Copy out the whole listing exactly as given. Skip the pictures.

• [Material shown]:
######
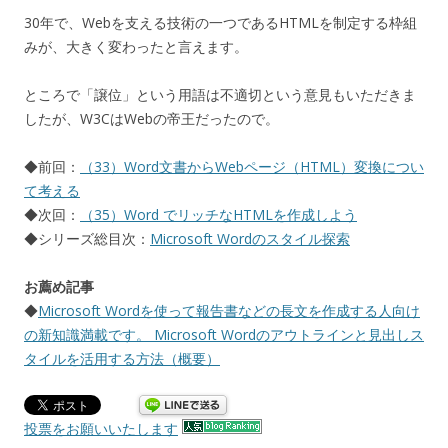
30年で、Webを支える技術の一つであるHTMLを制定する枠組
みが、大きく変わったと言えます。
ところで「譲位」という用語は不適切という意見もいただきま
したが、W3CはWebの帝王だったので。
◆前回：
（33）Word文書からWebページ（HTML）変換につい
て考える
◆次回：
（35）Word でリッチなHTMLを作成しよう
◆シリーズ総目次：
Microsoft Wordのスタイル探索
お薦め記事
◆
Microsoft Wordを使って報告書などの長文を作成する人向け
の新知識満載です。 Microsoft Wordのアウトラインと見出しス
タイルを活用する方法（概要）
投票をお願いいたします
######
• [Answer to this task]:
30年で、Webを支える技術の一つであるHTMLを制定する枠組
みが、大きく変わったと言えます。
ところで「譲位」という用語は不適切という意見もいただきま
したが、W3CはWebの帝王だったので。
◆前回：
（33）Word文書からWebページ（HTML）変換につい
て考える
◆次回：
（35）Word でリッチなHTMLを作成しよう
◆シリーズ総目次：
Microsoft Wordのスタイル探索
お薦め記事
◆
Microsoft Wordを使って報告書などの長文を作成する人向け
の新知識満載です。 Microsoft Wordのアウトラインと見出しス
タイルを活用する方法（概要）
投票をお願いいたします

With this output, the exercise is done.